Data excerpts

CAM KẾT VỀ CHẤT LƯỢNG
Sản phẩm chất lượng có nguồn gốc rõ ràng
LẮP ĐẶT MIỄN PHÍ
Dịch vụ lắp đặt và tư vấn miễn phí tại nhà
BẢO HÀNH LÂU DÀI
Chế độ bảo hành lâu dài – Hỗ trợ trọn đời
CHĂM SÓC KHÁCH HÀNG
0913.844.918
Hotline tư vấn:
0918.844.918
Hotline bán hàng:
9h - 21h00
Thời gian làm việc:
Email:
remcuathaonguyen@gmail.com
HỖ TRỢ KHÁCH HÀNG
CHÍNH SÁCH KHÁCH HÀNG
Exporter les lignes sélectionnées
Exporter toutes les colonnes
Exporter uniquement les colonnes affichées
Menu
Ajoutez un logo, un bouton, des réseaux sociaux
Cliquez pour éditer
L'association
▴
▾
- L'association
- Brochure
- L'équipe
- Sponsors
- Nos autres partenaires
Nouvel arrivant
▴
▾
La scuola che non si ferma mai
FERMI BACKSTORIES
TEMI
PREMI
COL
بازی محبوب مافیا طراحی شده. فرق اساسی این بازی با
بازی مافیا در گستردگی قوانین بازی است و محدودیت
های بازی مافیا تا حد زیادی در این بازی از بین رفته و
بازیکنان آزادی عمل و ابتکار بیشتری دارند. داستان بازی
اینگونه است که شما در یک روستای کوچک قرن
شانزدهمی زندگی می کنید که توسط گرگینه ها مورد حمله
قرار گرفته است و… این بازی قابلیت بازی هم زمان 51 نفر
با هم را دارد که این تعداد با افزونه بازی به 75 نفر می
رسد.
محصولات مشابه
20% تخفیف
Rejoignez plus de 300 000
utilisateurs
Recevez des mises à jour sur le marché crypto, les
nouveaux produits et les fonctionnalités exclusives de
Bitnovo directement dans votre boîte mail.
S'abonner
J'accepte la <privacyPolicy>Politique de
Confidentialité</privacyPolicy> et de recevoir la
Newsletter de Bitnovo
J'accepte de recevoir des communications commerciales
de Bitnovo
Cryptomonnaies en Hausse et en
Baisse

**To do:** In the answer, the lines from the first line of the data above through the line containing "محصولات مشابه" must appear exactly as written, with nothing else.

**Reply to the exercise:**
CAM KẾT VỀ CHẤT LƯỢNG
Sản phẩm chất lượng có nguồn gốc rõ ràng
LẮP ĐẶT MIỄN PHÍ
Dịch vụ lắp đặt và tư vấn miễn phí tại nhà
BẢO HÀNH LÂU DÀI
Chế độ bảo hành lâu dài – Hỗ trợ trọn đời
CHĂM SÓC KHÁCH HÀNG
0913.844.918
Hotline tư vấn:
0918.844.918
Hotline bán hàng:
9h - 21h00
Thời gian làm việc:
Email:
remcuathaonguyen@gmail.com
HỖ TRỢ KHÁCH HÀNG
CHÍNH SÁCH KHÁCH HÀNG
Exporter les lignes sélectionnées
Exporter toutes les colonnes
Exporter uniquement les colonnes affichées
Menu
Ajoutez un logo, un bouton, des réseaux sociaux
Cliquez pour éditer
L'association
▴
▾
- L'association
- Brochure
- L'équipe
- Sponsors
- Nos autres partenaires
Nouvel arrivant
▴
▾
La scuola che non si ferma mai
FERMI BACKSTORIES
TEMI
PREMI
COL
بازی محبوب مافیا طراحی شده. فرق اساسی این بازی با
بازی مافیا در گستردگی قوانین بازی است و محدودیت
های بازی مافیا تا حد زیادی در این بازی از بین رفته و
بازیکنان آزادی عمل و ابتکار بیشتری دارند. داستان بازی
اینگونه است که شما در یک روستای کوچک قرن
شانزدهمی زندگی می کنید که توسط گرگینه ها مورد حمله
قرار گرفته است و… این بازی قابلیت بازی هم زمان 51 نفر
با هم را دارد که این تعداد با افزونه بازی به 75 نفر می
رسد.
محصولات مشابه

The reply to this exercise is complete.